Time and Chance: an Autobiography
- Dust-jacket for Time and Chance: an Autobiography
- Author: L. Sprague de Camp
- Cover artist: Frank Kelly Freas and Thomas Canty
- Language: English
- Genre: Biography
- Publisher: Donald M. Grant, Publisher, Inc.
- Publication date: 1996
- Publication place: United States
- Media type: Print (Hardback)
- Pages: 444 pp
- ISBN: 1-880418-32-0
- OCLC: 36569358
- Dewey Decimal: 813/.52 B 21
- LC Class: PS3507.E2344 Z464 1996

= Time and Chance: An Autobiography =

1996 autobiography of L. Sprague de Camp

Time and Chance: an Autobiography is the autobiography of science fiction and fantasy writer L. Sprague de Camp, first published in hardcover by Donald M. Grant, Publisher, Inc. in 1996. An E-book edition was published by Gollancz's SF Gateway imprint on September 29, 2011, as part of a general release of de Camp's works in electronic form.

==Summary==
The book covers the writer's life and ancestry in a series of vignettes extending from the immigration of his ancestor Laurent de Camp to Nieuw Amsterdam in 1664 to his own move to Plano, Texas in 1989. The main focus is on his own life, travels, works, and friends in the writing community, such as Isaac Asimov and Robert A. Heinlein.
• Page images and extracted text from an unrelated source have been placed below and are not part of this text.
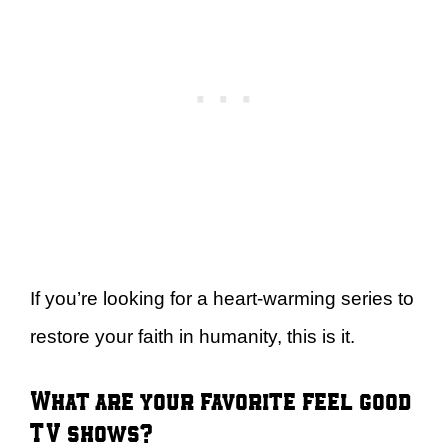
If you’re looking for a heart-warming series to
restore your faith in humanity, this is it.
What are your favorite feel good
TV shows?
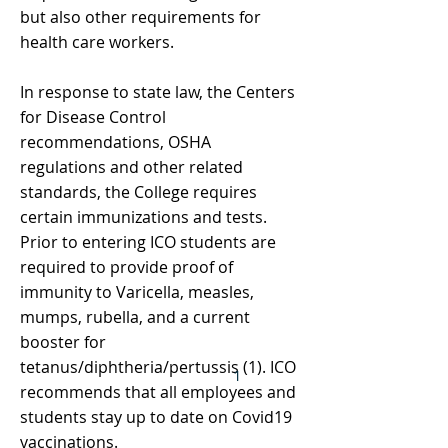
but also other requirements for
health care workers.
In response to state law, the Centers
for Disease Control
recommendations, OSHA
regulations and other related
standards, the College requires
certain immunizations and tests.
Prior to entering ICO students are
required to provide proof of
immunity to Varicella, measles,
mumps, rubella, and a current
booster for
tetanus/diphtheria/pertussis (1). ICO
1
recommends that all employees and
students stay up to date on Covid19
vaccinations.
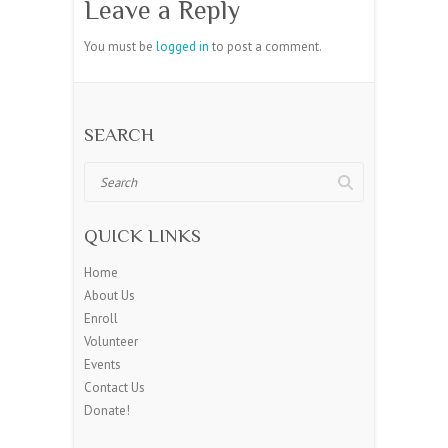
Leave a Reply
You must be
logged in
to post a comment.
SEARCH
Search
QUICK LINKS
Home
About Us
Enroll
Volunteer
Events
Contact Us
Donate!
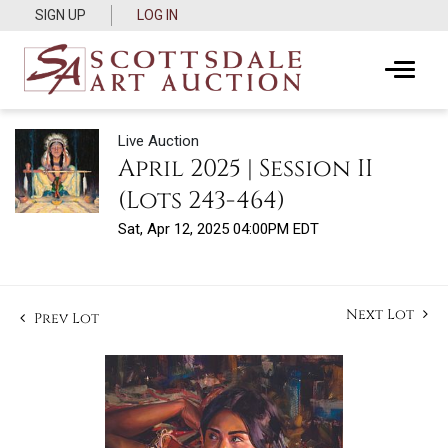
SIGN UP
LOG IN
Live Auction
April 2025 | Session II
(Lots 243-464)
Sat, Apr 12, 2025 04:00PM EDT
Next Lot
Prev Lot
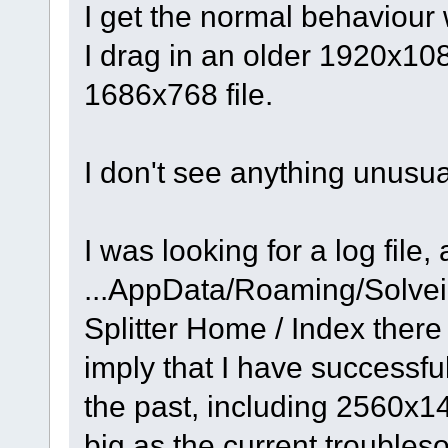
I get the normal behaviour 
I drag in an older 1920x108
1686x768 file.
I don't see anything unusu
I was looking for a log file,
...AppData/Roaming/Solve
Splitter Home / Index there
imply that I have successfull
the past, including 2560x
big as the current trouble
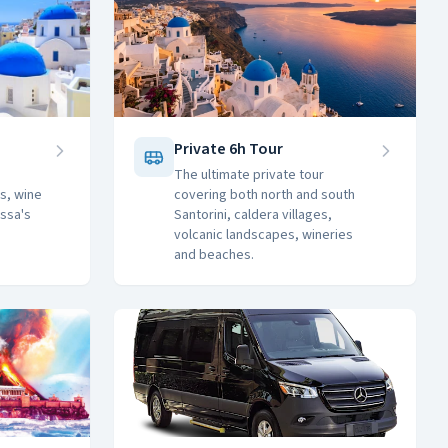
Private 6h Tour
The ultimate private tour
s, wine
covering both north and south
issa's
Santorini, caldera villages,
volcanic landscapes, wineries
and beaches.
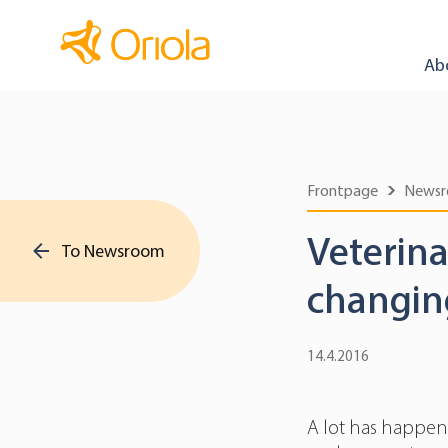
Ab
Frontpage
News
Veterina
To Newsroom
changin
14.4.2016
A lot has happene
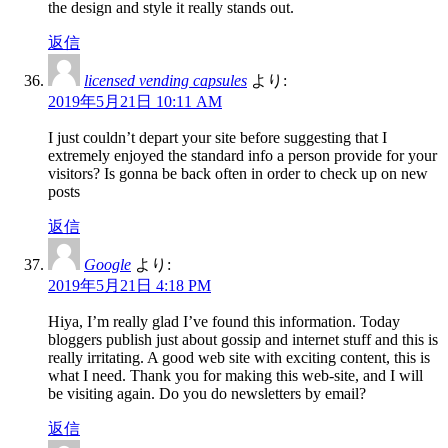
the design and style it really stands out.
返信
licensed vending capsules
より:
2019年5月21日 10:11 AM
I just couldn’t depart your site before suggesting that I
extremely enjoyed the standard info a person provide for your
visitors? Is gonna be back often in order to check up on new
posts
返信
Google
より:
2019年5月21日 4:18 PM
Hiya, I’m really glad I’ve found this information. Today
bloggers publish just about gossip and internet stuff and this is
really irritating. A good web site with exciting content, this is
what I need. Thank you for making this web-site, and I will
be visiting again. Do you do newsletters by email?
返信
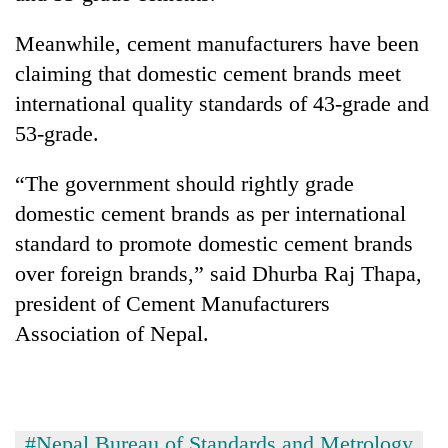
Meanwhile, cement manufacturers have been
claiming that domestic cement brands meet
international quality standards of 43-grade and
53-grade.
“The government should rightly grade
domestic cement brands as per international
standard to promote domestic cement brands
over foreign brands,” said Dhurba Raj Thapa,
president of Cement Manufacturers
Association of Nepal.
#Nepal Bureau of Standards and Metrology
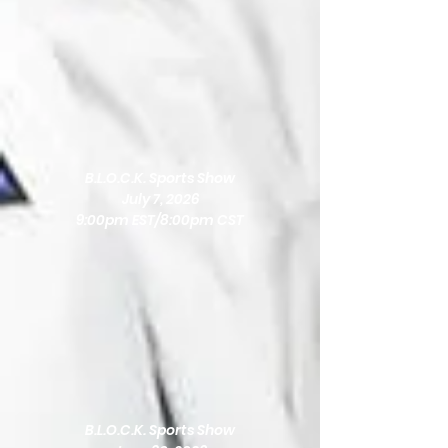
B.L.O.C.K. Sports Show
July 7, 2026
9:00pm EST/8:00pm CST
B.L.O.C.K. Sports Show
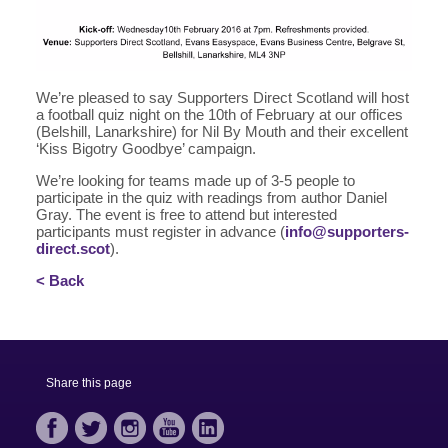
We’re pleased to say Supporters Direct Scotland will host
a football quiz night on the 10th of February at our offices
(Belshill, Lanarkshire) for Nil By Mouth and their excellent
‘Kiss Bigotry Goodbye’ campaign.
We’re looking for teams made up of 3-5 people to
participate in the quiz with readings from author Daniel
Gray. The event is free to attend but interested
participants must register in advance (
info@supporters-
direct.scot
).
< Back
Share this page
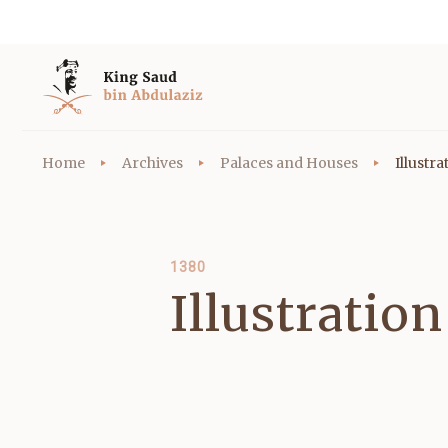
Home
Archives
Palaces and Houses
Illustr
1380
Illustratio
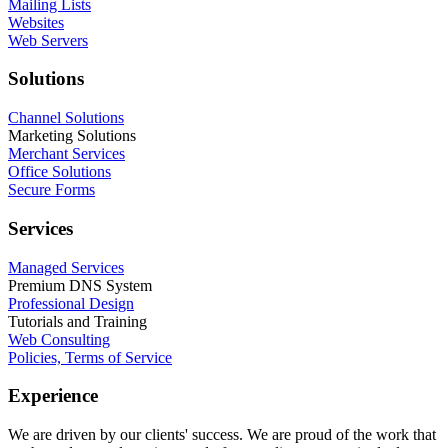
Mailing Lists
Websites
Web Servers
Solutions
Channel Solutions
Marketing Solutions
Merchant Services
Office Solutions
Secure Forms
Services
Managed Services
Premium DNS System
Professional Design
Tutorials and Training
Web Consulting
Policies, Terms of Service
Experience
We are driven by our clients' success. We are proud of the work that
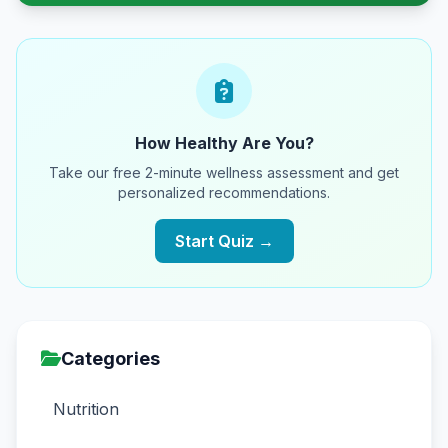
How Healthy Are You?
Take our free 2-minute wellness assessment and get
personalized recommendations.
Start Quiz →
Categories
Nutrition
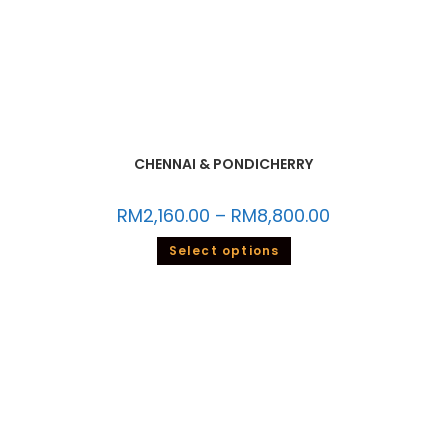
CHENNAI & PONDICHERRY
RM
2,160.00
–
RM
8,800.00
Select options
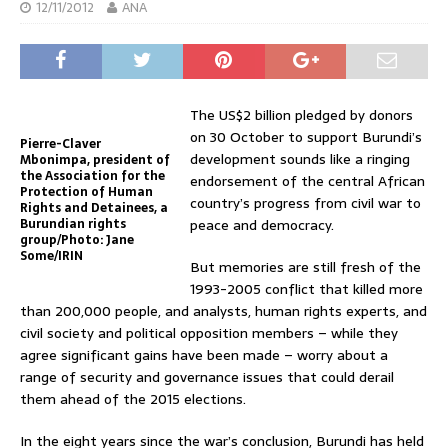
12/11/2012
ANA
The US$2 billion pledged by donors
on 30 October to support Burundi’s
Pierre-Claver
development sounds like a ringing
Mbonimpa, president of
the Association for the
endorsement of the central African
Protection of Human
country’s progress from civil war to
Rights and Detainees, a
Burundian rights
peace and democracy.
group/Photo: Jane
Some/IRIN
But memories are still fresh of the
1993-2005 conflict that killed more
than 200,000 people, and analysts, human rights experts, and
civil society and political opposition members – while they
agree significant gains have been made – worry about a
range of security and governance issues that could derail
them ahead of the 2015 elections.
In the eight years since the war’s conclusion, Burundi has held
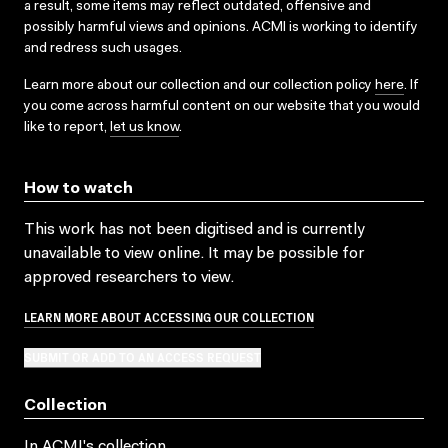
a result, some items may reflect outdated, offensive and
possibly harmful views and opinions. ACMI is working to identify
and redress such usages.
Learn more about our collection and our collection policy
here
. If
you come across harmful content on our website that you would
like to report,
let us know
.
How to watch
This work has not been digitised and is currently
unavailable to view online. It may be possible for
approved researchers to view.
LEARN MORE ABOUT ACCESSING OUR COLLECTION
SUBMIT OR ADD TO AN ACCESS REQUEST
Collection
In ACMI's collection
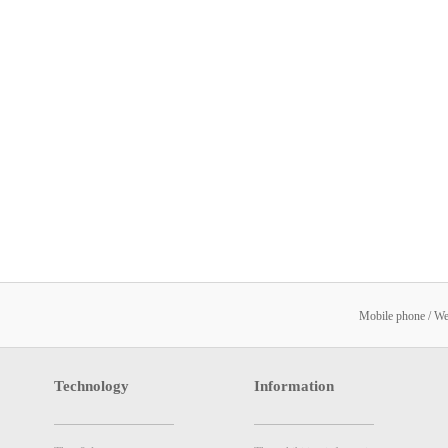
Mobile phone / W
Technology
Information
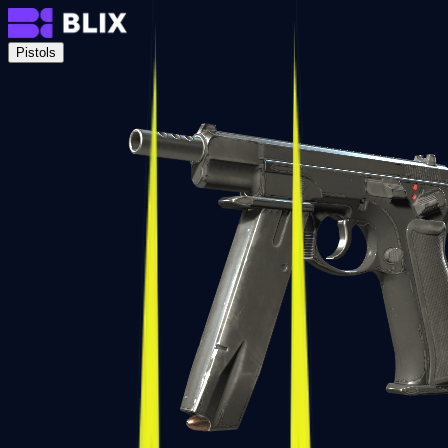
Pistols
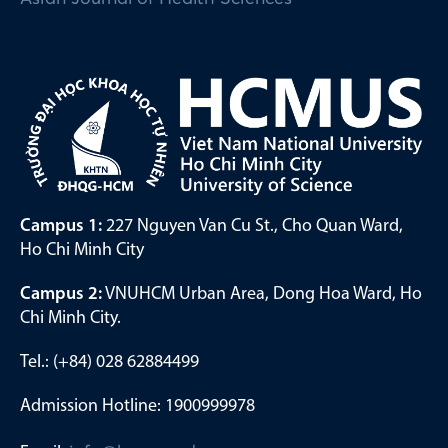
Campus 1:
227 Nguyen Van Cu St., Cho Quan Ward,
Ho Chi Minh City
Campus 2:
VNUHCM Urban Area, Dong Hoa Ward, Ho
Chi Minh City.
Tel.: (+84) 028 62884499
Admission Hotline: 1900999978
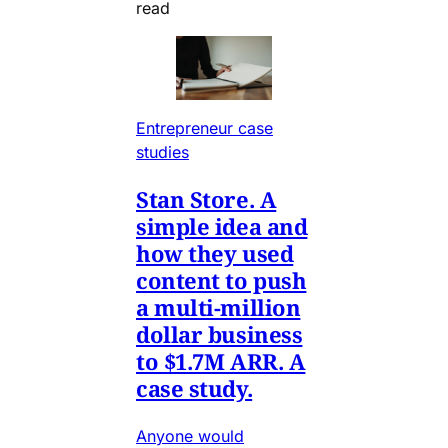
read
Entrepreneur case
studies
Stan Store. A
simple idea and
how they used
content to push
a multi-million
dollar business
to $1.7M ARR. A
case study.
Anyone would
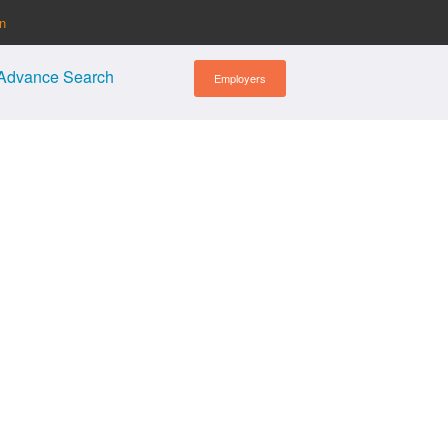
in
Advance Search
Employers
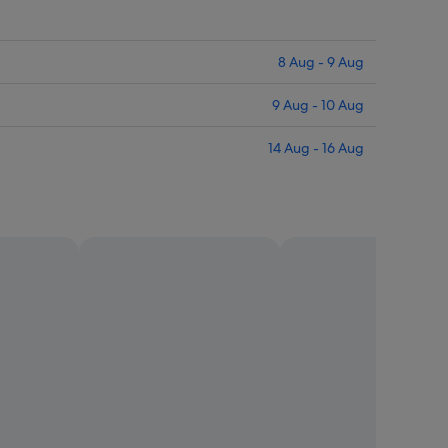
8 Aug - 9 Aug
9 Aug - 10 Aug
14 Aug - 16 Aug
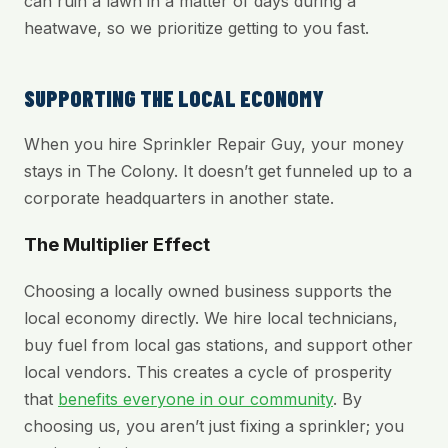
can ruin a lawn in a matter of days during a
heatwave, so we prioritize getting to you fast.
SUPPORTING THE LOCAL ECONOMY
When you hire Sprinkler Repair Guy, your money
stays in The Colony. It doesn’t get funneled up to a
corporate headquarters in another state.
The Multiplier Effect
Choosing a locally owned business supports the
local economy directly. We hire local technicians,
buy fuel from local gas stations, and support other
local vendors. This creates a cycle of prosperity
that
benefits everyone in our community
. By
choosing us, you aren’t just fixing a sprinkler; you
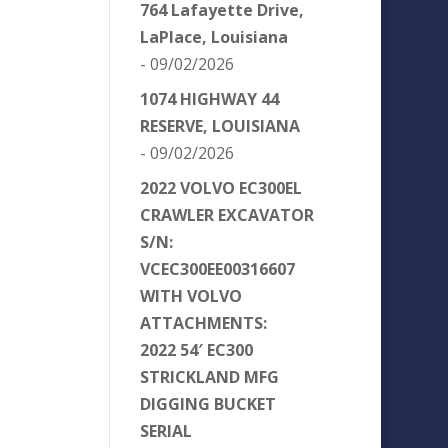
764 Lafayette Drive,
LaPlace, Louisiana
- 09/02/2026
1074 HIGHWAY 44
RESERVE, LOUISIANA
- 09/02/2026
2022 VOLVO EC300EL
CRAWLER EXCAVATOR
S/N:
VCEC300EE00316607
WITH VOLVO
ATTACHMENTS:
2022 54′ EC300
STRICKLAND MFG
DIGGING BUCKET
SERIAL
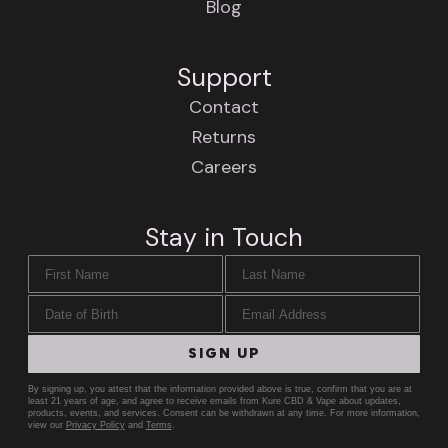
Blog
Support
Contact
Returns
Careers
Stay in Touch
First Name
Last Name
Date of Birth
Email Address
SIGN UP
By signing up, you attest that the information provided above is true, confirm that you are at
least 21 years of age, and agree to receive emails from Kure CBD & Vape about updates,
products, events, and services. Consent can be withdrawn at any time. For more information,
view our
Privacy Policy
and
Terms
.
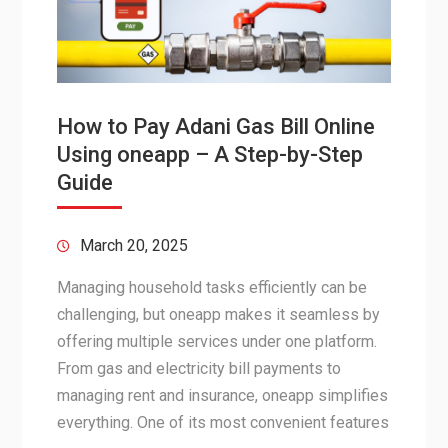
How to Pay Adani Gas Bill Online
Using oneapp – A Step-by-Step
Guide
March 20, 2025
Managing household tasks efficiently can be
challenging, but oneapp makes it seamless by
offering multiple services under one platform.
From gas and electricity bill payments to
managing rent and insurance, oneapp simplifies
everything. One of its most convenient features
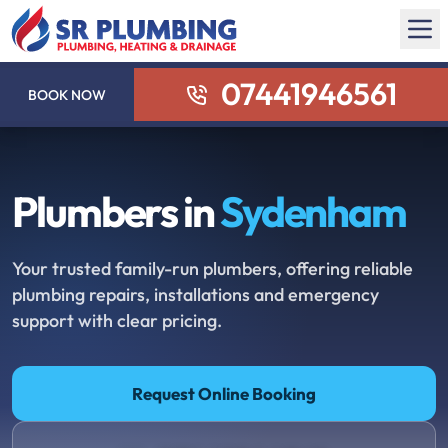
07441946561
BOOK NOW
Plumbers in
Sydenham
Your trusted family-run plumbers, offering reliable
plumbing repairs, installations and emergency
support with clear pricing.
Request Online Booking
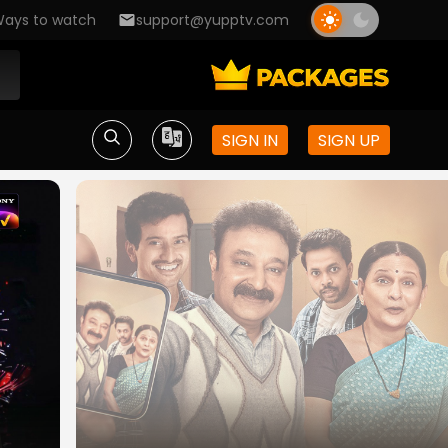
ays to watch
support@yupptv.com
SIGN IN
SIGN UP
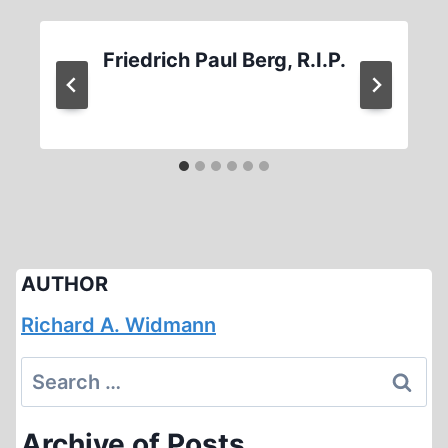
Friedrich Paul Berg, R.I.P.
AUTHOR
Richard A. Widmann
Search
for:
Archive of Posts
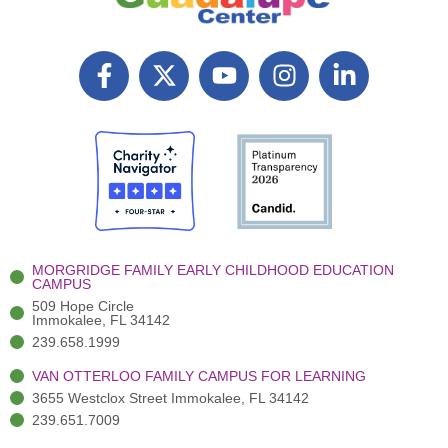
F
X
Y
I
L
a
T
o
n
i
c
w
u
s
n
e
i
t
t
k
b
t
u
a
e
o
t
b
g
d
o
e
e
r
i
k
r
a
n
-
(
m
-
MORGRIDGE FAMILY EARLY CHILDHOOD EDUCATION
f
3
i
CAMPUS
)
n
509 Hope Circle
Immokalee, FL 34142
239.658.1999
VAN OTTERLOO FAMILY CAMPUS FOR LEARNING
3655 Westclox Street Immokalee, FL 34142
239.651.7009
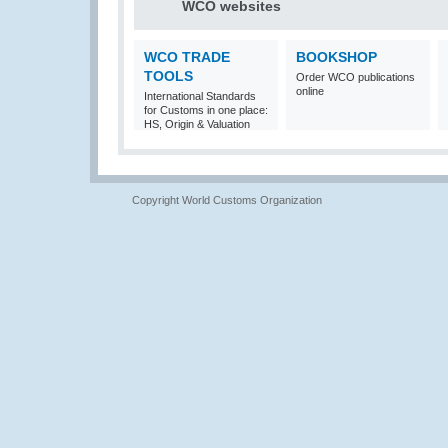
WCO websites
WCO TRADE
BOOKSHOP
TOOLS
Order WCO publications
online
International Standards
for Customs in one place:
HS, Origin & Valuation
Copyright World Customs Organization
There is little in the way of evaluation of his work, a task he leaves in the main for others, though he frequently makes note of people, places and incidents that inspired characters, locales and similar incidents in his fiction.

==Awards==
The book won the 1997 Hugo Award for Best Non-Fiction Book and placed second in the 1997 Locus Poll Award for Best Non-Fiction.